§ WHAT NEEDS TO BE DONE
Your task is to copy each line in the listing that includes the word "yang".

Start of SOURCE MATERIAL

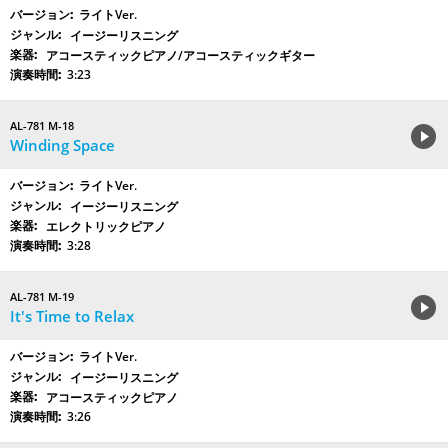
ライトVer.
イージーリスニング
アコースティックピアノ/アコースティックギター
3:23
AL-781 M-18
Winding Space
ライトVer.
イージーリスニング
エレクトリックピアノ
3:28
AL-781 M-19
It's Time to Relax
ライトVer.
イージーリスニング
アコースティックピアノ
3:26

End of SOURCE MATERIAL
Start of SOURCE MATERIAL

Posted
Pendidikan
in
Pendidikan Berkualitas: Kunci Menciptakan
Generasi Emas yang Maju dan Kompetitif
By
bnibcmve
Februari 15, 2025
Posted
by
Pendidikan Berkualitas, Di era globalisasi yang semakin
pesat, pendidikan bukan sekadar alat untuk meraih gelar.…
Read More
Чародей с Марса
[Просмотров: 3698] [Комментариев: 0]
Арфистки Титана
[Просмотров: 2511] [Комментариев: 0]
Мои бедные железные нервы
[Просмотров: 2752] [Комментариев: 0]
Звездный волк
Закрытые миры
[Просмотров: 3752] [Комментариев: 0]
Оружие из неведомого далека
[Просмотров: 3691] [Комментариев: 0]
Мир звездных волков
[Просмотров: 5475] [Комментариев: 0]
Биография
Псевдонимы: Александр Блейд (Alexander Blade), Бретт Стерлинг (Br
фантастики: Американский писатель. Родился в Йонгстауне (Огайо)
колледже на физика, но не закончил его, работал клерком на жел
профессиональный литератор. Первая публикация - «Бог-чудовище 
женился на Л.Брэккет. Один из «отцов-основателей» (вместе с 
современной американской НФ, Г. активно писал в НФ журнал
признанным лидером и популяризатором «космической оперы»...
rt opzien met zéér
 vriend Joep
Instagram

End of SOURCE MATERIAL
Start of SOURCE MATERIAL

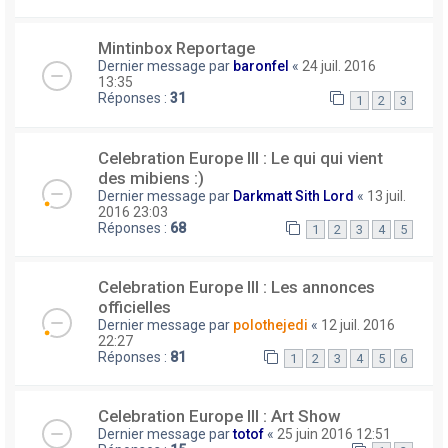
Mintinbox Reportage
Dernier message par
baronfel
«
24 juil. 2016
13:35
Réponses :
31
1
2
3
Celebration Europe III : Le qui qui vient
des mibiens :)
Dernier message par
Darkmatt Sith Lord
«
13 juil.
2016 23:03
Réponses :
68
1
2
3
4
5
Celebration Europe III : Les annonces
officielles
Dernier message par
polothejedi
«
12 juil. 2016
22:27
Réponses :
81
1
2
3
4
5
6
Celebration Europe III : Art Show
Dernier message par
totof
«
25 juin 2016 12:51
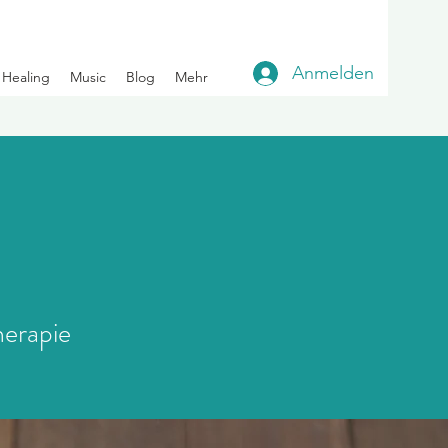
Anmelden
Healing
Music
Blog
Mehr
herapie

End of SOURCE MATERIAL

§ OUTPUT OF THE EXERCISE
Generasi Emas yang Maju dan Kompetitif
Pendidikan Berkualitas, Di era globalisasi yang semakin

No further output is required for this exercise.